The Turkish military operation in its unruly southeast region has now led to the deaths of 102 Kurdish rebels, according to the AFP. A death toll released on Saturday put the number dead at 70, with the army claiming that all the deaths were suspected members of the Kurdistan Workers' Party (PKK). However, five civilians were killed as well, along with two Turkish soldiers who were killed.

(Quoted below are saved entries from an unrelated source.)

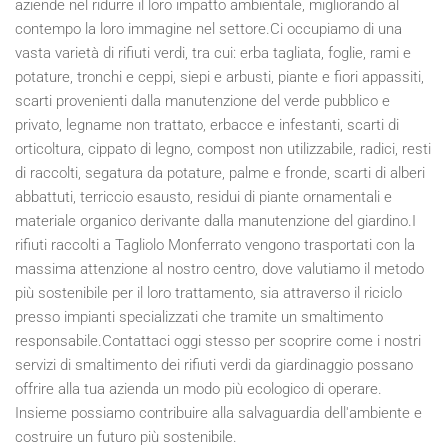
aziende nel ridurre il loro impatto ambientale, migliorando al
contempo la loro immagine nel settore.Ci occupiamo di una
vasta varietà di rifiuti verdi, tra cui: erba tagliata, foglie, rami e
potature, tronchi e ceppi, siepi e arbusti, piante e fiori appassiti,
scarti provenienti dalla manutenzione del verde pubblico e
privato, legname non trattato, erbacce e infestanti, scarti di
orticoltura, cippato di legno, compost non utilizzabile, radici, resti
di raccolti, segatura da potature, palme e fronde, scarti di alberi
abbattuti, terriccio esausto, residui di piante ornamentali e
materiale organico derivante dalla manutenzione del giardino.I
rifiuti raccolti a Tagliolo Monferrato vengono trasportati con la
massima attenzione al nostro centro, dove valutiamo il metodo
più sostenibile per il loro trattamento, sia attraverso il riciclo
presso impianti specializzati che tramite un smaltimento
responsabile.Contattaci oggi stesso per scoprire come i nostri
servizi di smaltimento dei rifiuti verdi da giardinaggio possano
offrire alla tua azienda un modo più ecologico di operare.
Insieme possiamo contribuire alla salvaguardia dell'ambiente e
costruire un futuro più sostenibile.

The PKK is labeled as a terrorist group by Turkey, the U.S., and the E.U. Ten-thousand troops grouped with tanks were deployed to the southeast region to rout PKK supporters from urban areas. While they have usually operated in the countryside, they have recently began to focus on towns and cities in the southeast, digging trenches and setting up barricades in the streets, according to France 24. Airstrikes have also been carried out across the border into northern Iraq, where the PKK also have bases.
Protests took place Sunday in Istanbul and Diyarbakir against the military operations, but Turkish police fired tear gas and plastic bullets into the crowds to make them disperse.
A two-year ceasefire between Turkey and the PKK had crumbled in July, with peace talks between the government and the PKK's jailed leader, Abdullah Ocalan, falling apart, leading to the revival of a conflict that has been particularly harmful to the mainly Kurdish southeast region of Turkey for over 30 years. Forty-thousand people have been killed since the Kurdish insurgency in 1984, according to Reuters.
Tanks deployed on hills near Cizre, a town near the Iraqi border, have been shelling PKK targets. Around 300 houses have been damaged, with undetonated mortars embedded in buildings.
Turkish President Tayyip Erdogan has stated that he is pressing on with the offensive, calling for the PKK militants to be "annihilated in their trenches."
"We will not get tired," said Ahmet Davutoglu, Prime Minister of Turkey. "We will fight day and night until all mountains, cities, districts and neighbourhoods of this country are cleansed of terror centres."